Альберт поднес к его губам кружку чая с лимоном, которую всегда держал наготове, и хотел было помешать ему говорить, но не успел.
– Не останавливай меня, Альберт. Я должен это сказать. Если бы ты знал, какая тревога терзает и гложет меня, когда я блуждаю в этих местах… им нет конца.
– Где это, Кирилл?
– Где-то на краю света… – по лицу друга он понял, что начинает бредить, и через минуту добавил: – Не бойся… Я еще не ушел. Но о чем же…
– Ты хотел что-то рассказать, Кирилл. Рассказать мне, твоему старому другу, который всегда подражал тебе и согласился бы сейчас поменяться с тобой местами.
Он почти не приходит в себя. В те короткие минуты, когда сознание возвращается к нему полностью или частично, мне удалось разобрать, что он просит передать слова прощания, слова любви своей жене.
Он с благодарностью взглянул на друга и сразу потерял сознание. Глаза уставились в одну точку напряженным, ничего не выражающим взглядом. Мне было страшно смотреть, как утопающий поднимается из глубин лишь затем, чтобы погрузиться в них снова. А потом в нем произошла перемена, страшная не только для нас, но и для него. Невысказанное желание облегчить душу, поделиться чем-то с другом так мучило его, что минуты просветления становились короче. Он тщетно старался преодолеть забытье, подобно утопающему, который тем скорее уходит под воду, чем больше борется с волнами. Я смотрел на умирающего, мои глаза говорили ему: «Я сожалею, я сожалею, что твоя жизнь угасает в этом невыносимом холоде, темноте и безвестности. Я сожалею, что не могу спасти тебя…»
На высокогорье все предельно жестко, там шансов на выживание нетранспортабельного попросту нет – ни у него, ни у спасателей. Это на практике не раз доказано. Спросите у моряков, летчиков, подводников, поинтересуйтесь – и вы узнаете, что и там бывают ситуации, когда спасательные операции попросту невозможны. И неважно, принимаете вы это или не принимаете…

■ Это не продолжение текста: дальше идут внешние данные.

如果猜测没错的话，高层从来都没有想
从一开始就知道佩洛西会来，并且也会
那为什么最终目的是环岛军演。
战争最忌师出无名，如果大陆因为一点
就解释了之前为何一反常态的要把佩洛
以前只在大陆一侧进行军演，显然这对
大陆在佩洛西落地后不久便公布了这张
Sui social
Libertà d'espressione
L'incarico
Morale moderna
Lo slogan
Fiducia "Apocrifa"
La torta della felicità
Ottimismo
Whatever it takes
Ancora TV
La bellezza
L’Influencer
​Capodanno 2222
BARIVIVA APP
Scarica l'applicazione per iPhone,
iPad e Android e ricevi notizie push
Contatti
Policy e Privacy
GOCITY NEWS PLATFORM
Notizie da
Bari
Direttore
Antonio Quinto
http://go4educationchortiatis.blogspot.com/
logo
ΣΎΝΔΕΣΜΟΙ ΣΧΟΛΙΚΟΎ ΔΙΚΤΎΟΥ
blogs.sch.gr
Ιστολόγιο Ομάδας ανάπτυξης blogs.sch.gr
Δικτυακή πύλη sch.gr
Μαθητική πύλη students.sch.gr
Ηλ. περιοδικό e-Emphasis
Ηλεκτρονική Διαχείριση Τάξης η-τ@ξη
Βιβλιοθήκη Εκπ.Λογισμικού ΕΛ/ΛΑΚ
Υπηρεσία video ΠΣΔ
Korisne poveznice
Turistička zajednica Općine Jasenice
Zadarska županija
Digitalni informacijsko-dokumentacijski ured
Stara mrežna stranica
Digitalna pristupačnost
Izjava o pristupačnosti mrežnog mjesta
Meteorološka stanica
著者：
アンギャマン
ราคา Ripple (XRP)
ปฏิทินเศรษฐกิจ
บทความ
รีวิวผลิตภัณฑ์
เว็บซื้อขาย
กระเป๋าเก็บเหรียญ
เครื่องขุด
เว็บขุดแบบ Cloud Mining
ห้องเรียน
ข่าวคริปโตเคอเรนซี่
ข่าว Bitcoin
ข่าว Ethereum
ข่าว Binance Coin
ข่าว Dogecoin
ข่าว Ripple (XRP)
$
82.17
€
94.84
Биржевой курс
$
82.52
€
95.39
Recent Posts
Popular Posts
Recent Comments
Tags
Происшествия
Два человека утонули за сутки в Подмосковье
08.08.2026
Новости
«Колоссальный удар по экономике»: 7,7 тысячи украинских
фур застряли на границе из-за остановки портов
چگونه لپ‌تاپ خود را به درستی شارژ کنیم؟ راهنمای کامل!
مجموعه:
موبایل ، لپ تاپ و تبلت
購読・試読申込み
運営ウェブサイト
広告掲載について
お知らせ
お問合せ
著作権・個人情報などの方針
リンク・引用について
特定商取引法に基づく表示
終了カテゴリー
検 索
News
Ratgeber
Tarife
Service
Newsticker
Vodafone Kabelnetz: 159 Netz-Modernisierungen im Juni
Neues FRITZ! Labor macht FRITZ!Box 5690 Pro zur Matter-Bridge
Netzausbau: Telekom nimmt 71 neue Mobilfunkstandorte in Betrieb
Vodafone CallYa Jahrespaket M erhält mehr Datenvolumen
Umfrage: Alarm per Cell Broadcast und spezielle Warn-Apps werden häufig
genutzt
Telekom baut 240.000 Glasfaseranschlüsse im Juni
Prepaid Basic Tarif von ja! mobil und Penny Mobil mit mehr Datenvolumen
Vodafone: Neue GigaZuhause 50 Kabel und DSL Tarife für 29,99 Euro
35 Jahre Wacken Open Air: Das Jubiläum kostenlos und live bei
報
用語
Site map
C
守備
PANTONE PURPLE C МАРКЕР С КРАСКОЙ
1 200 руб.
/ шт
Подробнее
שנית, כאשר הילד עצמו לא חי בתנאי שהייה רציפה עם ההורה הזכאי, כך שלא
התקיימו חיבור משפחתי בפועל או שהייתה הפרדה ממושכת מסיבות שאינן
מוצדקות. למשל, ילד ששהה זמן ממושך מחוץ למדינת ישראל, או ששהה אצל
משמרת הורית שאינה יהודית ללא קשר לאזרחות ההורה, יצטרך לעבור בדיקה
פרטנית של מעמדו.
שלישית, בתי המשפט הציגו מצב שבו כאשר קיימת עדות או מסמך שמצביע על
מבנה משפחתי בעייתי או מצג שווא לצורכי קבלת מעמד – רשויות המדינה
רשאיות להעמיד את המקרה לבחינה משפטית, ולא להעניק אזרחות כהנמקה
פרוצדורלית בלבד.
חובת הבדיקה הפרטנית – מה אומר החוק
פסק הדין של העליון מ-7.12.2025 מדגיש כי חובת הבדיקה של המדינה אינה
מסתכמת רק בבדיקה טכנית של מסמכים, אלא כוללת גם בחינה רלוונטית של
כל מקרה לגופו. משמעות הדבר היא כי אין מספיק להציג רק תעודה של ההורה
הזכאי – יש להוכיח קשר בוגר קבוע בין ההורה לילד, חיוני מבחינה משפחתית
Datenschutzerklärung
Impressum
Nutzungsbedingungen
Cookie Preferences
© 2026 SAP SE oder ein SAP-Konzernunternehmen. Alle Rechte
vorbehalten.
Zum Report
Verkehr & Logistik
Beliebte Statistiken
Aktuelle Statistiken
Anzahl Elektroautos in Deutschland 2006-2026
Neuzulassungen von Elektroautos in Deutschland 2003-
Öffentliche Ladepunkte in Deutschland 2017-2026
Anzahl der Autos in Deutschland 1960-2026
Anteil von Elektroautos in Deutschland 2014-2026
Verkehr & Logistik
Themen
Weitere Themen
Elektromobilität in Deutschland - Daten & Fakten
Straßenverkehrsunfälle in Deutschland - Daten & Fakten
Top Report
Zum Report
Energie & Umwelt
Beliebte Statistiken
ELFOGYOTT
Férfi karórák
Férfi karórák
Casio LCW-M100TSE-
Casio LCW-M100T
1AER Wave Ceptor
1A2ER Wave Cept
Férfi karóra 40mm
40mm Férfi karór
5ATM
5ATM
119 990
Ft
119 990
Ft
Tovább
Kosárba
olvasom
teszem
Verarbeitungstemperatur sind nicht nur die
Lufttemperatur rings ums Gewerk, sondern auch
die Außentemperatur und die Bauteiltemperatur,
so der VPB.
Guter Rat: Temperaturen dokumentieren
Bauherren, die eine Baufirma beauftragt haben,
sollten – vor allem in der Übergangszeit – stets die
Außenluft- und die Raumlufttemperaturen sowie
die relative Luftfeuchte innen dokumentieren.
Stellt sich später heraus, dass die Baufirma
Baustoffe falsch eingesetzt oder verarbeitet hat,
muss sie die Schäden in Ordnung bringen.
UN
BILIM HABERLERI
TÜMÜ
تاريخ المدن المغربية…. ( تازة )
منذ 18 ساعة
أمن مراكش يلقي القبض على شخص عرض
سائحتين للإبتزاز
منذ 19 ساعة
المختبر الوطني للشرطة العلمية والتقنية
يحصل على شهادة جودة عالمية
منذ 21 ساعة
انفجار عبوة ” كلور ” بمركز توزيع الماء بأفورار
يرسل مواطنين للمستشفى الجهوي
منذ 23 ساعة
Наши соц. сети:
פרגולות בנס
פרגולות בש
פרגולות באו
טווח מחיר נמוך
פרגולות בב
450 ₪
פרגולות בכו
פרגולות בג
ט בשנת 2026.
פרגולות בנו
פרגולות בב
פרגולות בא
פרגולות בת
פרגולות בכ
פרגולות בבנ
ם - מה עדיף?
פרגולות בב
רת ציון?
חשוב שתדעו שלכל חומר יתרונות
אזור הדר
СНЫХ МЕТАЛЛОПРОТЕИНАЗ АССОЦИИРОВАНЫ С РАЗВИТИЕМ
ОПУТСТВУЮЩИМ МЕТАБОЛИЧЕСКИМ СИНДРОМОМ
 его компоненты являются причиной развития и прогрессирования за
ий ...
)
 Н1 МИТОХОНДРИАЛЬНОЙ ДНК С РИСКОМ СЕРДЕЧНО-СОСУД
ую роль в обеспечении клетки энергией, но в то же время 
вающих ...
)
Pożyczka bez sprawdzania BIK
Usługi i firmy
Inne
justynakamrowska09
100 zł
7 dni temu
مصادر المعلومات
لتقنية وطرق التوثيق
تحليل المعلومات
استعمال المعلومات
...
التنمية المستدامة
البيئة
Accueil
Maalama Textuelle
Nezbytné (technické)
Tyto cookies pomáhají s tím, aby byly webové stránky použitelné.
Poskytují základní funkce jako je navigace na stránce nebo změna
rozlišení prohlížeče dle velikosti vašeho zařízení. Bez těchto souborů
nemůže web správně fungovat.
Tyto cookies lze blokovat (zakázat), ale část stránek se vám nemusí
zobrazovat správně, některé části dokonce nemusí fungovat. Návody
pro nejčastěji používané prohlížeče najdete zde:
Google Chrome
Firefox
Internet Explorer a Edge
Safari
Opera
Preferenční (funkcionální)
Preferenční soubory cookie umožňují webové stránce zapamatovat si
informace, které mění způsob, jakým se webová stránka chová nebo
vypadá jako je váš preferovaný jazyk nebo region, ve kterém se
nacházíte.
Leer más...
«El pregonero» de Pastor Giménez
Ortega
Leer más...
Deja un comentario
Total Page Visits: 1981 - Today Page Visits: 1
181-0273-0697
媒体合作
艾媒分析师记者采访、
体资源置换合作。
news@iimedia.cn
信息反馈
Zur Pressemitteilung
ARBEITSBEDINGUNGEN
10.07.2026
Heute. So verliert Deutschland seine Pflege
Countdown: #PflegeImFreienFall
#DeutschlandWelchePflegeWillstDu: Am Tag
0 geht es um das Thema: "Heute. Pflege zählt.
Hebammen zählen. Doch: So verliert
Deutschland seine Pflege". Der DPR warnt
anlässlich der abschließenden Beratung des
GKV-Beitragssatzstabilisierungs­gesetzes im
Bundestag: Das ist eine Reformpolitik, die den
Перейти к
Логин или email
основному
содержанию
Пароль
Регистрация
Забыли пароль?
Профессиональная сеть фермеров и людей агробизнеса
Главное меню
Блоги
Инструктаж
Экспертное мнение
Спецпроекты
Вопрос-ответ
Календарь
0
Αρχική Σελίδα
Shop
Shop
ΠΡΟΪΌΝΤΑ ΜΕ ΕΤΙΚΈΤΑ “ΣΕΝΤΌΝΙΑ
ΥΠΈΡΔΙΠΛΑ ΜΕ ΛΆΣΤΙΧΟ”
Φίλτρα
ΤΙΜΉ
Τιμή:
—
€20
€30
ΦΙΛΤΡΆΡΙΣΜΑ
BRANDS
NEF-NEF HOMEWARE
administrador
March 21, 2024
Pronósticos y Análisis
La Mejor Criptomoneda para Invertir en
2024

…Во время повествования Андрея мне вспомнилась история гибели Александра Губаева. С Сашей мы познакомились в нулевых годах, в базовом лагере Луковая Поляна, он был высоким, стройным мужчиной тридцати восьми лет, стремителен и элегантен, а лицо поражало чеканным совершенством. Рядом с ним был сынишка 10–12 лет, за вечерним чаем он делился своими впечатлениями среди начинающих альпинистов. Без хвастовства и удали. Тогда я впервые услышал от него фразу: «Хороший альпинист – это живой альпинист!» В 2004 году исполнилось 50 лет со дня первого восхождения итальянских альпинистов на вершину К-2. Международная экспедиция в составе элиты горных восходителей из 12 человек, в том числе Губаев, стартовала из Алматы 15 июня. За день до отъезда мы общались по телефону (в ту пору я работал послом Кыргызстана в Ташкенте) и условились встретиться на Луковой Поляне после его экспедиции, чтобы обсудить детали подготовки на предстоящий год восхождения на Эверест. По свидетельству казахстанца Владимира Сувиги, «Саша стоял на вершине, и я четко просматривал его силуэт в сумеречных лучах дня, больше я его не видел»…
…Наконец график давления на навигаторе дрогнул, погода начала улучшаться, ветер стал терять свою энергию, небо понемногу прояснялось. Мы встали и пешком-ползком двинулись к Важе Пшавелы, к лагерю. Нам удалось добраться до пещер, и весь этот ужасно тяжелый путь мы постоянно переходили от уныния к надежде. Непогода и высота измотали всех, состояние башкирской команды и Степана было удручающим, хотя они шли по проторенному нами пути. Когда мы достигли пещер и смогли передохнуть, подкрепить себя пищей, к нам вернулась бодрость. База узнала о наших потерях и настоятельно требовала организовать спуск на следующий день. Но наступивший день не дал возможности двигаться, этому препятствовали снежный склон и поиск перильных веревок. Выпавший за прошедшие дни снег, покрывающий склоны, был сыпуч, как сухой песок. Проваливаясь, он растекался и, не уминаясь под ногами, сильно затруднял движение. Ноги не имели опоры, и ходьба по такому зыбучему снегу выматывала все силы.